Though I do not recommend transitioning, from the volumes of books, websites, and studies I have read, along with the number of people I have met and with my own experience, I find Walt Heyer and others like him to be tooting a horn which is out of tune.

We all know about agendas. Clearly, since going public last April, I have proven my agenda is to instruct about all things transgender, many things Christians, and how they intersect. My blog proves my intent. I believe it demonstrates that I am a person who uses sound reason and good arguments.

Sadly, I cannot say that for Walt Heyer. I am pleased that he reports that he is a Christian, for Jesus Christ is our only hope for true peace and eternal life. However, when it comes to reporting regarding transgender issues, I see a man who twists and bends and pulls information and statistics to fit his objective, which is to show that transitioning is never the answer.

Walt Heyer does not play fair.
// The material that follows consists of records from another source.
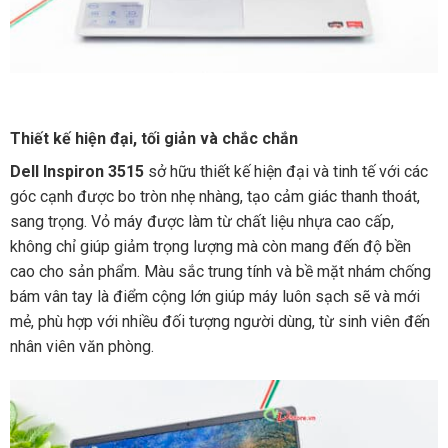
Thiết kế hiện đại, tối giản và chắc chắn
Dell Inspiron 3515
sở hữu thiết kế hiện đại và tinh tế với các
góc cạnh được bo tròn nhẹ nhàng, tạo cảm giác thanh thoát,
sang trọng. Vỏ máy được làm từ chất liệu nhựa cao cấp,
không chỉ giúp giảm trọng lượng mà còn mang đến độ bền
cao cho sản phẩm. Màu sắc trung tính và bề mặt nhám chống
bám vân tay là điểm cộng lớn giúp máy luôn sạch sẽ và mới
mẻ, phù hợp với nhiều đối tượng người dùng, từ sinh viên đến
nhân viên văn phòng.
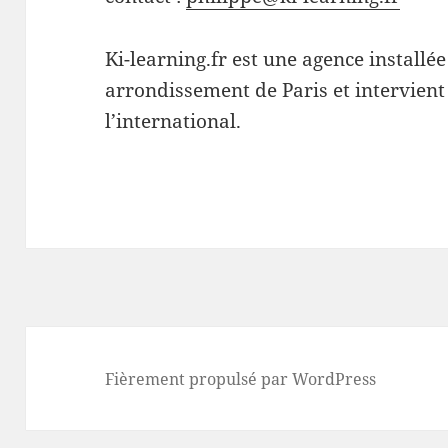
Ki-learning.fr est une agence installé
arrondissement de Paris et intervient
l’international.
Fièrement propulsé par WordPress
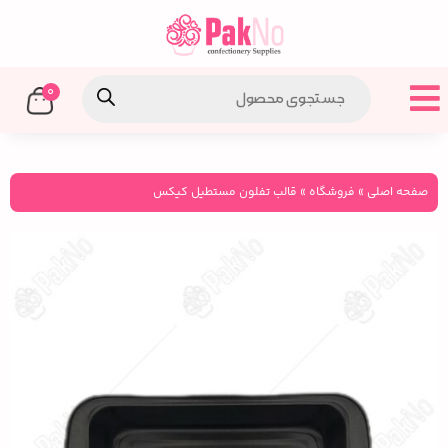
0
صفحه اصلی
»
فروشگاه
»
قالب تفلون مستطیل کیکس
He needs to be avoided.

8 thoughts on “Sex change regret?

  1. mornin gina! oh those studys. wouldnt it be nice if we all read a stduy knowing we have to then study the “study.”. the support that we receive always paves our future path. getting to come here most morns has become as comfortable as the morning cuppa. happy wednesdsday!


    1. Good morning to you, dear friend!

      It’s back to Study Hall for us! Um, wait; we never got any studying done during that hour.
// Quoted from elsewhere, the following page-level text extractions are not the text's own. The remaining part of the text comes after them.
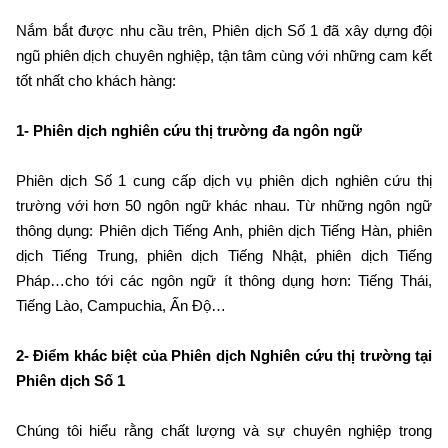
Nắm bắt được nhu cầu trên, Phiên dịch Số 1 đã xây dựng đội
ngũ phiên dịch chuyên nghiệp, tận tâm cùng với những cam kết
tốt nhất cho khách hàng:
1- Phiên dịch nghiên cứu thị trường đa ngôn ngữ
Phiên dịch Số 1 cung cấp dịch vụ phiên dịch nghiên cứu thị
trường với hơn 50 ngôn ngữ khác nhau. Từ những ngôn ngữ
thông dụng: Phiên dịch Tiếng Anh, phiên dịch Tiếng Hàn, phiên
dịch Tiếng Trung, phiên dịch Tiếng Nhật, phiên dịch Tiếng
Pháp…cho tới các ngôn ngữ ít thông dụng hơn: Tiếng Thái,
Tiếng Lào, Campuchia, Ấn Độ…
2- Điểm khác biệt của Phiên dịch Nghiên cứu thị trường tại
Phiên dịch Số 1
Chúng tôi hiểu rằng chất lượng và sự chuyên nghiệp trong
      Indeed, studies need to be studied. Walt Heyer is a good example of a person who abuses a study for his own purpose. May I never be guilty of that.

      Goodness, you elate me so with your kind words at the close of your note. I am gratified and strengthened! Thank you for being a friend, Kelly.
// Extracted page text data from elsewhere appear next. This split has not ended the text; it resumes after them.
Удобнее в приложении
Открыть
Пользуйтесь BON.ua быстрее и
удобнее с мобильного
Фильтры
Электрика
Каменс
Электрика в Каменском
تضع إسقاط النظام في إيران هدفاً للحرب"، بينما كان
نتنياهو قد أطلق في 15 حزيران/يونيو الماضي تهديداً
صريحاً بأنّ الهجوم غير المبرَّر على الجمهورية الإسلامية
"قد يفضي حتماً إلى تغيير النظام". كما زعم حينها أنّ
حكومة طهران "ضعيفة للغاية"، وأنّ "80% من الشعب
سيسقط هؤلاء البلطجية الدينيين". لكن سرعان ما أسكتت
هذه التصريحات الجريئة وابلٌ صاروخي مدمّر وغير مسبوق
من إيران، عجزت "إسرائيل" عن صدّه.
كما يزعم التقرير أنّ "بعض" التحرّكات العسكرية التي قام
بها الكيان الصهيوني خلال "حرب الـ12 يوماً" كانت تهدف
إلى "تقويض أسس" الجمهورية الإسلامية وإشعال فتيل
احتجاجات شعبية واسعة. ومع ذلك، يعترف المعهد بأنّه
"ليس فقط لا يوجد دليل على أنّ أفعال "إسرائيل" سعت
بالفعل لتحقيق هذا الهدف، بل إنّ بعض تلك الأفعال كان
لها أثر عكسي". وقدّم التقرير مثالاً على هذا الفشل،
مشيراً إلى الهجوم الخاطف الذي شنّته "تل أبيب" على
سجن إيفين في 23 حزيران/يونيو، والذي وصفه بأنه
  2. Zinnia Jones, in her Gender Analysis series on YouTube, touched on this very same topic and essentially took apart the arguments Heyer and others use about transitioning. You might check them out. While I disagree with many of her thoughts (she’s an active Atheist), I think she’s spot on in that video, you should check it out when you have time. (

    Liked by 1 person

  3. Hello,

    I’ve read your critique on Walter Heyers piece. I personally think he has played an important role in bringing to light cases of gender reassignment surgery regret. I don’t necessarily disagree with you that his agenda may have shifted/evolved from that, but clearly people do report the regret.

    This brings about questions in my mind that I hope you don’t mind answering. If you feel you want to live as a woman then why do you question whether you want to complete the transition through surgery? Are you concerned you would regret it? If a person is transgender then why in your view would anyone regret it?

    Thank you for your time.


    1. Hi, Sara

      Thank you for your thoughts and questions. Yes, Heyer has brought some things to light which many trans folks prefer to ignore. I struggle with him, not for that, but for what I find to be unfair, perhaps even dishonest, ways that he argues. He always leaves me frustrated, even angry.

      Yes, I am currently planning full surgical transitioning. Yes, I have honest concerns that I might go too far. That is why one takes this slowly, methodically. I am three years into this, taking great care with each step, to be sure it is right.

      A person might regret permanent changes – I am thinking surgeries – for a host of reasons; too varied, it seems to me, to try to list here. In Heyer’s case, his was a wrong diagnosis, and I am in agreement that a correct diagnosis is vital, something I worked dilightly with two therapists to the point of almost exasperating them. I did not want to transition if I could find peace as a male. That was not happening, and I do have peace by transitioning.